Re: UTF-16 inside UTF-8

From: YTang0648@aol.com
Date: Wed Nov 05 2003 - 19:58:34 EST

Next message: YTang0648@aol.com: "Re: UTF-16 inside UTF-8"

Previous message: Peter Kirk: "Re: Merging combining classes, was: New contribution N2676"
Maybe in reply to: Jill Ramonsky: "UTF-16 inside UTF-8"
Next in thread: Doug Ewell: "Re: UTF-16 inside UTF-8"
Reply: Doug Ewell: "Re: UTF-16 inside UTF-8"
Messages sorted by: [ date ] [ thread ] [ subject ] [ author ] [ attachment ]
Mail actions: [ respond to this message ] [ mail a new topic ]

In a message dated 11/5/2003 3:42:42 PM Pacific Standard Time,
dewell@adelphia.net writes:
Topic-change alert! I'm not talking about glyph support in fonts, or
bidi support, or collation, or contextual shaping, or any other aspect
of Unicode support. I'm talking about completely denying the existence
of non-BMP characters.

There are tons of applications -- Notepad is a basic example -- that
allow the entry of any arbitrary BMP character. They don't allow some
BMP characters and disallow others. That's all I'm talking about. Now,
if such an application allows BMP characters but disallows supplementary
characters, as MySQL (e.g.) does, I think that is an unnecessary
restriction.
Surrogate is defined in Unicode 2.0, which is published in 1996. Does NotePad
in Windows 98 support it two years after Unicode 2.0 published? No, MS not
even support Surrogaet in NotePad which came with WinME. In fact, you need to
install special package into Win2K to enable Surrogate support. Why it take that
long? Very simple. Because it is not as simple as you thought. If you
caculate how long it take for MS to add surrogate support to the window support from
the time surrogate defined in Unicode 2.0, you probably can find out how long
it will take for a software to add surrogate support if they just start to
add Unicode support.
One of these days I'm going to implement a "Unicode" front end that
supports Basic Latin and U+A068 YI SYLLABLE BBOP, but *no other
characters*, just to show how silly such a restriction would be.
(Remember, it's conformant as long as I don't lie about it. That
doesn't mean it's not silly.)
There are huge gap between "not silly" and "make it work". It is not that
simple to make the whole software support surrogate correctly in every aspect.
> For back end software which do pure data process without keyboard
> input or text rendering, it is eaiser to implement the whole Unicode
> BMP range or even with the surrogate.

(1) "Surrogates" are only about UTF-16, not any other aspect of
Unicode.
(2) Supporting surrogates in UTF-16 is not tremendously difficult.
ok.
example to show you how difficult to support surrogate:

Example 1: I have this api
UniChar is defined to be two byte holding 16 bits.
UniChar ToLower(UniChar aChar)
Tell me how to support Surrogate?

Example 2:
I have api

int FindCharInString( String, UniChar)

Tell me what the return value should mean ? Should it mean the count of
UniChar from the beginning of String or should it mean the coutn of the CHARACTER
from the beginning of the String. What should I do when I start to add
surrogate support?

Example 3:

I have api
int LengthOfString(String)
Should this api return the number of UniChar or the number of CHARACTER?

Example 4:
I have api

String Left(String, int a)
What should a mean, the index of the UniChar or the index of CHARACTER?

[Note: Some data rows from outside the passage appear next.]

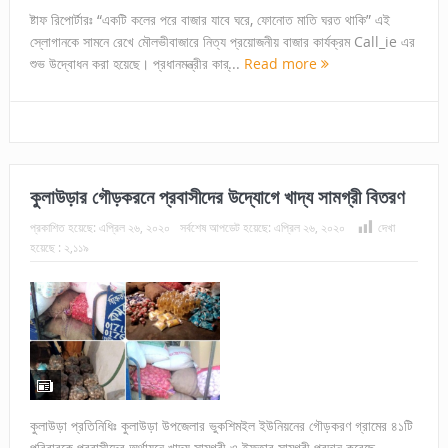
ষ্টাফ রিপোর্টারঃ “একটি কলের পরে বাজার যাবে ঘরে, ফোনোত মাতি ঘরত থাকি” এই
স্লোগানকে সামনে রেখে মৌলভীবাজারে নিত্য প্রয়োজনীয় বাজার কার্যক্রম Call_ie এর
শুভ উদ্বোধন করা হয়েছে। প্রধানমন্ত্রীর কার্...
Read more
কুলাউড়ার গৌড়করনে প্রবাসীদের উদ্যোগে খাদ্য সামগ্রী বিতরণ
প্রকাশিত হয়েছে:
এপ্রিল ২৬, ২০২০
সর্বশেষ আপডেট হয়েছে:
এপ্রিল ২৬, ২০২০
দেখা
হয়েছে :
২,১১৯
কুলাউড়া প্রতিনিধিঃ কুলাউড়া উপজেলার ভুকশিমইল ইউনিয়নের গৌড়করণ গ্রামের ৪১টি
পরিবারকে প্রবাসীদের অর্থায়নে খাদ্য সামগ্রী ও ইফতার সামগ্রী প্রদান করেছে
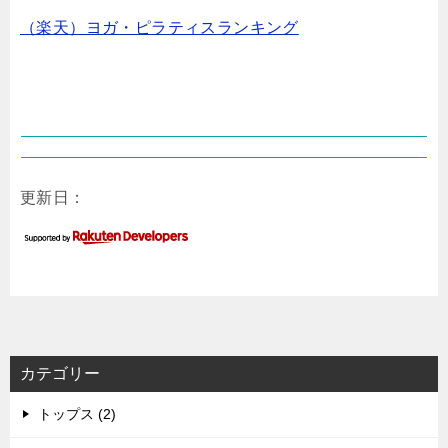
（楽天）ヨガ・ピラティスランキング
更新日：
カテゴリー
トップス (2)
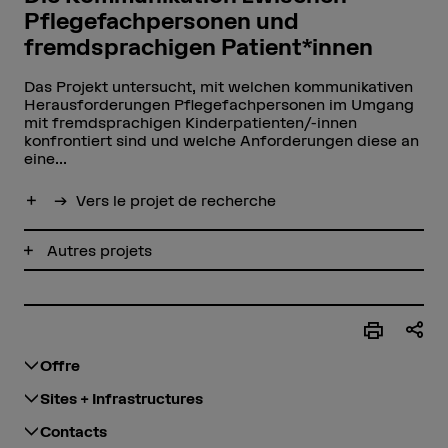
Pflegefachpersonen und
fremdsprachigen Patient*innen
Das Projekt untersucht, mit welchen kommunikativen
Herausforderungen Pflegefachpersonen im Umgang
mit fremdsprachigen Kinderpatienten/-innen
konfrontiert sind und welche Anforderungen diese an
eine...
Afficher plus
Vers le projet de recherche
Autres projets
Offre
Sites + Infrastructures
Contacts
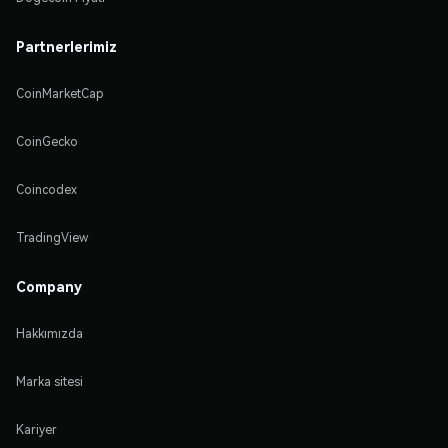
Partnerlerimiz
CoinMarketCap
CoinGecko
Coincodex
TradingView
Company
Hakkımızda
Marka sitesi
Kariyer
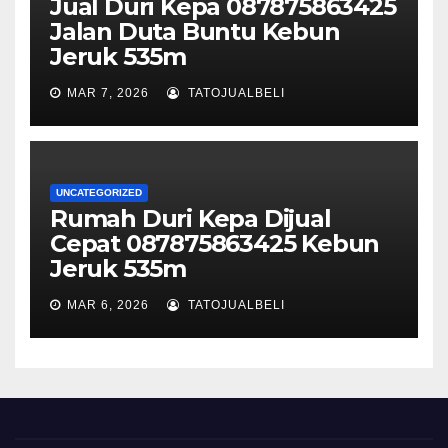
Jual Duri Kepa 087875863425
Jalan Duta Buntu Kebun
Jeruk 535m
MAR 7, 2026
TATOJUALBELI
UNCATEGORIZED
Rumah Duri Kepa Dijual
Cepat 087875863425 Kebun
Jeruk 535m
MAR 6, 2026
TATOJUALBELI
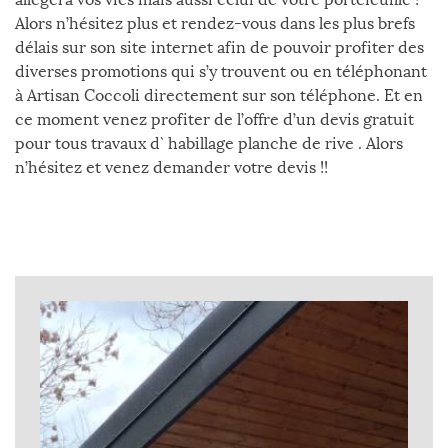
Alors n’hésitez plus et rendez-vous dans les plus brefs
délais sur son site internet afin de pouvoir profiter des
diverses promotions qui s’y trouvent ou en téléphonant
à Artisan Coccoli directement sur son téléphone. Et en
ce moment venez profiter de l’offre d’un devis gratuit
pour tous travaux d` habillage planche de rive . Alors
n’hésitez et venez demander votre devis !!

>> and implementing UTF-8 support for the entire Unicode code space is
>> about 0.1% harder than artificially crippling it by restricting it to
>> the BMP.
>
> Disagree about what you said "about 0.1 % harder".
>
> For many developers, adding 4 bytes UTF-8 to surrogate support simply
> mean open a can of worm.

See point (1) above.

> After that, they need to worry about how to
> support surrogate, which is quite complex in the api design/change.

See points (1) and (2) above.

> The work to make the converter convert UTF-8 to a surrogate pair and
> back is probably as you said "0.1 harder". But work AFTER they open
> such door is much harder to manage. As the famouse saying "Unicode is
> not the answer for Internationalization, Unicode is the question for
> the Internationalization". Thanks for all the job opportunity Unicode
> standard created (and keep creating) of us :)

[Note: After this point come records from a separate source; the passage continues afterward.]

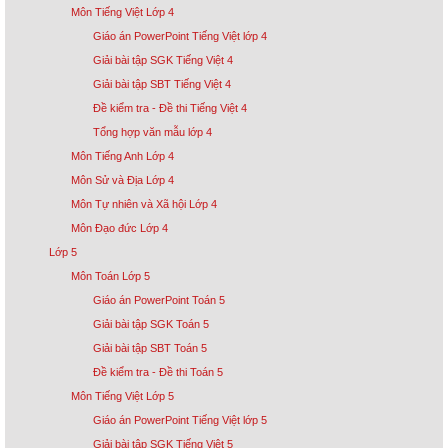
Môn Tiếng Việt Lớp 4
Giáo án PowerPoint Tiếng Việt lớp 4
Giải bài tập SGK Tiếng Việt 4
Giải bài tập SBT Tiếng Việt 4
Đề kiểm tra - Đề thi Tiếng Việt 4
Tổng hợp văn mẫu lớp 4
Môn Tiếng Anh Lớp 4
Môn Sử và Địa Lớp 4
Môn Tự nhiên và Xã hội Lớp 4
Môn Đạo đức Lớp 4
Lớp 5
Môn Toán Lớp 5
Giáo án PowerPoint Toán 5
Giải bài tập SGK Toán 5
Giải bài tập SBT Toán 5
Đề kiểm tra - Đề thi Toán 5
Môn Tiếng Việt Lớp 5
Giáo án PowerPoint Tiếng Việt lớp 5
Giải bài tập SGK Tiếng Việt 5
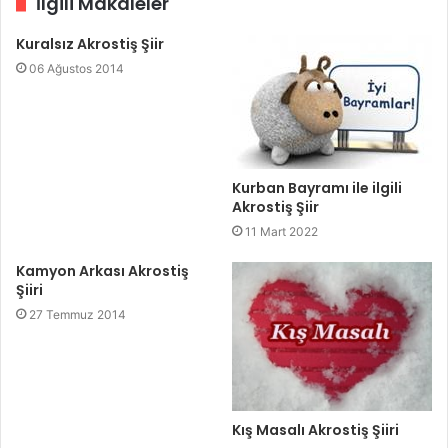
İlgili Makaleler
Kuralsız Akrostiş Şiir
06 Ağustos 2014
Kurban Bayramı ile ilgili
Akrostiş Şiir
11 Mart 2022
Kamyon Arkası Akrostiş
Şiiri
27 Temmuz 2014
Kış Masalı Akrostiş Şiiri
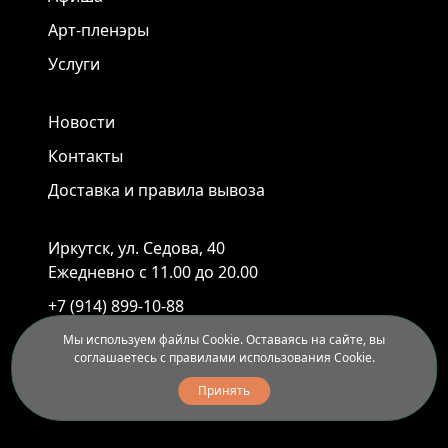
Арт-пленэры
Услуги
Новости
Контакты
Доставка и правила вывоза
Иркутск, ул. Седова, 40
Ежедневно с 11.00 до 20.00
+7 (914) 899-10-88
+7 (3952) 55-45-95
Мы используем файлы Cookie. Оставаясь на сайте, вы
соглашаетесь с правилами использования Cookie.
Принять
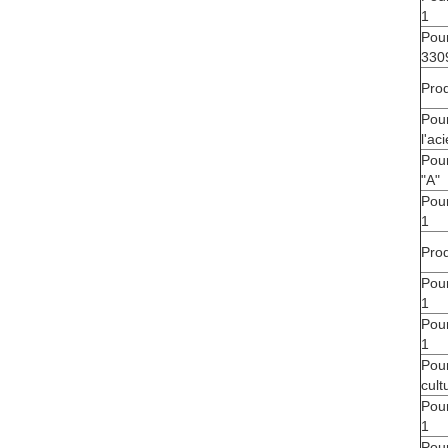
1
Pour
330
Prod
Pour
l'aci
Pour
"A"
Pour
1
Prod
Pour
1
Pour
1
Pour
cult
Pour
1
Pour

See point (1) above. Other than UTF-16 surrogates -- and remember, this
is not 1993; the world of Unicode no longer revolves around the 16-bit
encoding form -- what aspect of supplementary character support is so
much more complicated than BMP support?
1. Depending technology- for example, your software depend on Tcl but
Tcl8.4.4 does not support surrogate.
2. Dependnig protocols- for example GSM 03.38 only define default alphabet,
UCS-2 but not UTF-8. What is the piont for a GSM gateway to take the surrogate
or not. Why bother, it will not be shown on people's cell phone because of the
GSM protocol anyway.
3. The definitation of API- for example-
you have String int indexOf(int ch)
Returns the index within this string of the first occurrence of the
specified character.

if the string a is "b" + a surrogaet pari + "c" and I call a.indexOf("c").
What should it return 1 or 2? if then the caller than call a.charAt(2) what
should I return? the low surrogate? or the "c"?
char charAt(int index)
Returns the character at the specified index.
How can I return the whole surrogate pair if someone call a.charAt(1) ? or I
should just return the high surrogate?

String substring(int beginIndex)
Returns a new string that is a substring of this string.
what should we return if someoen call a.substring(2) ? the low surrogate and
the "c"? the high surrogate + the low surrogate plus the "c" ? error? What
will happen if origionally the software do not return error code for substring
and there are no excepting model to be involked?

4. Memory and Performance trade off.

You prbably can get a sense of difficulty if you look at how many
specification change MS need to make to add surrogate support to the OpenType font. That
is just specification change not include code changes or API changes.

'cmap' http://www.microsoft.com/typography/otspec/cmap.htm

It is easy to add surrogate support to your application if your application
do nothing. It is difficult to add surrogate support (not impossible) if your
application do some data processing. It is hard to add surrogate support if
your software is a library which have previous defined API.

Look at
Format 4: Segment mapping to delta values
Supporting 4-byte character codes

I am not saying software should not support surrogate. I am saying don't
under estimate the efforts. And while a software does upport surrogate correctly.
Give them a praise instead of take it for granted. It is hard work.

-Doug Ewell
Fullerton, California
http://users.adelphia.net/~dewell/

==================================
Frank Yung-Fong Tang
System Architect, Iñtërnâtiônàl Dèvélôpmeñt, AOL Intèrâçtívë Sërviçes
AIM:yungfongta mailto:ytang0648@aol.com Tel:650-937-2913
Yahoo! Msg: frankyungfongtan

John 3:16 "For God so loved the world that he gave his one and only Son, that
whoever believes in him shall not perish but have eternal life.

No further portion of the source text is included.